Claribel Kendall | |
---|---|
Born | Denver, Colorado, US | January 23, 1889
Died | April 17, 1965 76) | (aged
Nationality | American |
Alma mater | University of Colorado, University of Chicago |
Occupation | Mathematician |
Awards | Robert L. Stearns Award |
Claribel Kendall (January 23, 1889 – April 17, 1965) was an American mathematician.
Education
Born in Denver, Colorado, Kendall received her Bachelor and Bachelor of Education from the University of Colorado in 1912. Kendall also went on to receive her master's degree in 1914 with a focus in mathematics.[1] She studied mathematics in an era when women were increasingly seeking a college education and slowly beginning to move into math and science, fields that had traditionally been exclusively male.[2] Her master's thesis was on “Pre Associative Syzygies in Linear Algebra."

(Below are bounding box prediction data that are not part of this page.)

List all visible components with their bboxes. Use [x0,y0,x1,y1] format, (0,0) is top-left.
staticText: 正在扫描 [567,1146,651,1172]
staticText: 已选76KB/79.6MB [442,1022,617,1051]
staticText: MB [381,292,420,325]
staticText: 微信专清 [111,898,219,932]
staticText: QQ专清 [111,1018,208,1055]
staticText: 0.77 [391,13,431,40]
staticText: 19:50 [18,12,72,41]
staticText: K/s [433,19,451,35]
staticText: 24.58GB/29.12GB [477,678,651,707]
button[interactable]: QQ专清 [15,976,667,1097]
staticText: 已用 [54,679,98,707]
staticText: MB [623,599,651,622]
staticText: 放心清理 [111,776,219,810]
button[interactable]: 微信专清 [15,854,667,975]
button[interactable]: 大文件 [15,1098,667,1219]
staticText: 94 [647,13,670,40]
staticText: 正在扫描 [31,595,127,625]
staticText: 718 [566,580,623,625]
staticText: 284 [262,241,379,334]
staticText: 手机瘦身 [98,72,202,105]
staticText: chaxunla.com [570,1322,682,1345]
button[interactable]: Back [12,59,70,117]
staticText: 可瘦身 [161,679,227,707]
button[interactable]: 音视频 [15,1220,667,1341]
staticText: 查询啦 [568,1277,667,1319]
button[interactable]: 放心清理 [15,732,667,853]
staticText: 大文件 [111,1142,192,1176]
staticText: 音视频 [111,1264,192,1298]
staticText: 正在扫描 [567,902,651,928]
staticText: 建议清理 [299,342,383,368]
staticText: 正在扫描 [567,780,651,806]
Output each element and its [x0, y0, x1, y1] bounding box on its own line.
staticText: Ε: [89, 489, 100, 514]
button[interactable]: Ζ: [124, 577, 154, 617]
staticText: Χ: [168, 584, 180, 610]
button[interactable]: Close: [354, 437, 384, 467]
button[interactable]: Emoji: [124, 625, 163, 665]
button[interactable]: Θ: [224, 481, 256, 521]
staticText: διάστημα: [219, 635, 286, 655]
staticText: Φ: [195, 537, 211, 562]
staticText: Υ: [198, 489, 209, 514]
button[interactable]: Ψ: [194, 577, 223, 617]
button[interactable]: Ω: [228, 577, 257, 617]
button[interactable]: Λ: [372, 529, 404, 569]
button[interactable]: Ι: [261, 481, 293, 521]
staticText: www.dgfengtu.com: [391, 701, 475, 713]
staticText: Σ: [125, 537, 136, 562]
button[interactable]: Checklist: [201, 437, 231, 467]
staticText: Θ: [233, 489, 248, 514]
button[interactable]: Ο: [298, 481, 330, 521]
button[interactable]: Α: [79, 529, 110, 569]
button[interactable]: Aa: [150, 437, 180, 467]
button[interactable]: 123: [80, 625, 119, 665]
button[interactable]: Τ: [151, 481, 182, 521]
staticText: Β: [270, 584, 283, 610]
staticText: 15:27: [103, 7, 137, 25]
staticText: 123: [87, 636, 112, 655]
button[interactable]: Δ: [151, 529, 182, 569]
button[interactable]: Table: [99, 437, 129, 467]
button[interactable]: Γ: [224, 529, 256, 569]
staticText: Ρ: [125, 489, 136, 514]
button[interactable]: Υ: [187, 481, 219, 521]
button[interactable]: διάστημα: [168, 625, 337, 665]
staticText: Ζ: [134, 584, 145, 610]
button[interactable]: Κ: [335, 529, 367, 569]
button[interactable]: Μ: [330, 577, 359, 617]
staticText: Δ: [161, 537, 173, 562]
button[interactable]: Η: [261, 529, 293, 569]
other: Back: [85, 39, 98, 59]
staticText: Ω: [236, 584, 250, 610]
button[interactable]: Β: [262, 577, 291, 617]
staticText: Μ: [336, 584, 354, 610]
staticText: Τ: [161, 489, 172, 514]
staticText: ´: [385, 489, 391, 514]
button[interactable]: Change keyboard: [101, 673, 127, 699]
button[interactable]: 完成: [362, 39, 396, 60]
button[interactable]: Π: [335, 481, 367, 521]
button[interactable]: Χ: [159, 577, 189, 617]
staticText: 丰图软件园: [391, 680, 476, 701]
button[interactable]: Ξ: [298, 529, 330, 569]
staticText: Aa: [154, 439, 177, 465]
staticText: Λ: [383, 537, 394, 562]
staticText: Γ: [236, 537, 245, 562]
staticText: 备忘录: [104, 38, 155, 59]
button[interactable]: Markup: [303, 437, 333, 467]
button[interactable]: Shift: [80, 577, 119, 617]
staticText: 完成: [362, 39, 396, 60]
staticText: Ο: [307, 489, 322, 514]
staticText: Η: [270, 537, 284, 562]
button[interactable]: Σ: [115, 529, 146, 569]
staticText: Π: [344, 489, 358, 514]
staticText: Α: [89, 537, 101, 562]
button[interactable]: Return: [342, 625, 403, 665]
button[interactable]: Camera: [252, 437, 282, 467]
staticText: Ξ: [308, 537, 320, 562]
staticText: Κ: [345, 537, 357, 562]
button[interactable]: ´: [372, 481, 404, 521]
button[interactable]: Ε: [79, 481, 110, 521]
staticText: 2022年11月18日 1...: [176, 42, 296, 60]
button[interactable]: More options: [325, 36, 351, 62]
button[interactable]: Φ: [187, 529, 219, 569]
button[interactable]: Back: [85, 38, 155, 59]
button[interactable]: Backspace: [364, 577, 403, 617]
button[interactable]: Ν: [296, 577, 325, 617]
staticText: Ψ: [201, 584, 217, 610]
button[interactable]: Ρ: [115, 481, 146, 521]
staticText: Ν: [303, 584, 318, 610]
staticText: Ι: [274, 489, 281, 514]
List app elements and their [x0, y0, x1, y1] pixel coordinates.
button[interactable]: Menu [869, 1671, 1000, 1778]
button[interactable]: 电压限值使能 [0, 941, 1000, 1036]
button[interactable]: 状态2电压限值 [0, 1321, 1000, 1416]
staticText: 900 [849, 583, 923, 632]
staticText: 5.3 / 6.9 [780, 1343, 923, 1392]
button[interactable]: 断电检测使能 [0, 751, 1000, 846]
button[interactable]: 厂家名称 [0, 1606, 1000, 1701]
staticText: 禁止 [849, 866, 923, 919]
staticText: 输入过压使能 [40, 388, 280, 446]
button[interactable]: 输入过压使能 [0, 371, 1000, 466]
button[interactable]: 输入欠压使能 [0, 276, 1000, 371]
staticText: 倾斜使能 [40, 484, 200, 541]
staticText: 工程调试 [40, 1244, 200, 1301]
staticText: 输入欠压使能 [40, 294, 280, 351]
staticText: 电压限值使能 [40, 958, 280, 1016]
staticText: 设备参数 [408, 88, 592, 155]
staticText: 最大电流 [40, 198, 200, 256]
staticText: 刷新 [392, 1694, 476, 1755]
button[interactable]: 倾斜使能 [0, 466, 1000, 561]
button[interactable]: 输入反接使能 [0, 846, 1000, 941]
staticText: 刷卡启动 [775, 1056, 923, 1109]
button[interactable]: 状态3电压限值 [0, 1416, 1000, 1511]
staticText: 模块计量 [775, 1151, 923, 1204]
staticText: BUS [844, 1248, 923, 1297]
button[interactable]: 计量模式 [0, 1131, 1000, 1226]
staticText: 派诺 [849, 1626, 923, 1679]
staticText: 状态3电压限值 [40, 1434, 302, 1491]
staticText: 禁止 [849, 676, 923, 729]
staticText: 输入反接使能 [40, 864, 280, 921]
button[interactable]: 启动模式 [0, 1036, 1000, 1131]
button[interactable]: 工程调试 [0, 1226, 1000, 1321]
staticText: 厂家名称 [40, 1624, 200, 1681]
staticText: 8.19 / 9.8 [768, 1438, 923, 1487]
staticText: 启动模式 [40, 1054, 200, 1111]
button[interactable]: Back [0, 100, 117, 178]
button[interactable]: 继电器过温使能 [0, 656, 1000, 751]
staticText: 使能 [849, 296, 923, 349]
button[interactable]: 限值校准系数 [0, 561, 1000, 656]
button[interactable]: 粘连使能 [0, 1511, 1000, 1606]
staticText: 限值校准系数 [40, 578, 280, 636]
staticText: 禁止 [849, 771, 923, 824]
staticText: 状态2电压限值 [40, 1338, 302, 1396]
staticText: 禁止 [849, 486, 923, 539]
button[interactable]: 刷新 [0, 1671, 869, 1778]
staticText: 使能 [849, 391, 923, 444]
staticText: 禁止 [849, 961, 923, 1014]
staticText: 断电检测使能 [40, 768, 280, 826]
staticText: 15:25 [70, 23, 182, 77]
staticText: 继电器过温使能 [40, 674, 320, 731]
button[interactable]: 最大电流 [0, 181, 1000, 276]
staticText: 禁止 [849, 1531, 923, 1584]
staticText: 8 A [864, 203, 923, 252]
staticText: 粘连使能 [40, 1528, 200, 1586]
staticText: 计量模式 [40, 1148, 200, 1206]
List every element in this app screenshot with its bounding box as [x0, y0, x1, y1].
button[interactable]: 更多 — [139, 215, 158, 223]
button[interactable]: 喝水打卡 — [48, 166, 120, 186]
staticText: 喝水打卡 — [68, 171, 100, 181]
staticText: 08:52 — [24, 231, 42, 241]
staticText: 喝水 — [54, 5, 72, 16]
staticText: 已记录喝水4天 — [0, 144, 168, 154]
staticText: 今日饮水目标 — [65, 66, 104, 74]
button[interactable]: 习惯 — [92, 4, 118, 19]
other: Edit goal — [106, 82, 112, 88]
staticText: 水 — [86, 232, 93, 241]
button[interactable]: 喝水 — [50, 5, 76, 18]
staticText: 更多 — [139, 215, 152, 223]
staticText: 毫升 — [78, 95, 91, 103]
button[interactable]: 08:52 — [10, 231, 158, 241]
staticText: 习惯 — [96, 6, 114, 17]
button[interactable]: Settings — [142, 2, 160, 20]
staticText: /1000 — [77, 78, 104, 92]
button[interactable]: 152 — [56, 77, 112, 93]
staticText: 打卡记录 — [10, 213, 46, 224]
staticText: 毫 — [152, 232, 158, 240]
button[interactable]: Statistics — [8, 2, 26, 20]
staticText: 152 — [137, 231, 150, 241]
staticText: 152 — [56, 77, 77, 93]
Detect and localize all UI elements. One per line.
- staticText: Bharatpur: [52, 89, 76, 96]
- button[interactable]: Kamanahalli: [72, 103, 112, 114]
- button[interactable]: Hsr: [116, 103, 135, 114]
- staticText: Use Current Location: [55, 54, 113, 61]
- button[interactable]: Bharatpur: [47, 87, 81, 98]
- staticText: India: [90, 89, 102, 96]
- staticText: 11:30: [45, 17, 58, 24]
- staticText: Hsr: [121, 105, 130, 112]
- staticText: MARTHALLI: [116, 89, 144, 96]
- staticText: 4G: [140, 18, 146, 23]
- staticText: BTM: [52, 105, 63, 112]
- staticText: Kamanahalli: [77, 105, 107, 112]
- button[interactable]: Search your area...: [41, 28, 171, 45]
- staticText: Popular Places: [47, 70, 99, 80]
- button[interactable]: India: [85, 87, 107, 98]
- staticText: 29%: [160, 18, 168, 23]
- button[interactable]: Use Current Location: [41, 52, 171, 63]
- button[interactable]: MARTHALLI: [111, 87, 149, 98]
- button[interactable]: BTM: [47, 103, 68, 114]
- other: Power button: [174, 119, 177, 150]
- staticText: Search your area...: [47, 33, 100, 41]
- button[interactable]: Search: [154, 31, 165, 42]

While completing her master's degree, Kendall began teaching in the mathematics department at the University of Colorado in 1913. After receiving her master's degree, she began to work towards her doctorate. Kendall entered the University of Chicago as a student and spent several summers between 1915 and 1918 there*. In 1920 she received a fellowship from the University of Chicago to aid in the completion of her degree. She received her Ph.D. from the University of Chicago in January 1922.[3] Kendall wrote her doctoral thesis on “Certain Congruences Determined by a Given Surface”, under Professor Ernest Julius Wilczynski. Kendall's work went on to be published in the American Journal of Mathematics in 1923.
Career
Kendall taught at the University of Colorado Boulder from 1913 until her retirement in 1957, being promoted to full professor by 1944. Kendall directed ten master's theses at Colorado; eight of which were by women. Kendall was a member of the Christian Science Church. Kendall was also Secretary of the University of California chapter of Phi Beta Kappa for over 30 years. Kendall was also a contributor to the solutions of problems in the American Mathematical Monthly.
Awards
Kendall was the first member of the department to receive the Robert L. Stearns Award[4] from the University of Colorado, Boulder for “outstanding service or achievement”. She was also a charter member of the Mathematical Association of America[5] and one of the founders of the Rocky Mountain Section of the MAA in 1917. Published in the American Journal of Mathematics.[6]
References
- Louise S. Grinstein (Editor), Paul J. Campbell (Editor) (1987). Women of Mathematics: A Bio-Bibliographic Sourcebook. Greenwood Press, New York. ISBN 978-0-313-24849-8. pp. 92–94.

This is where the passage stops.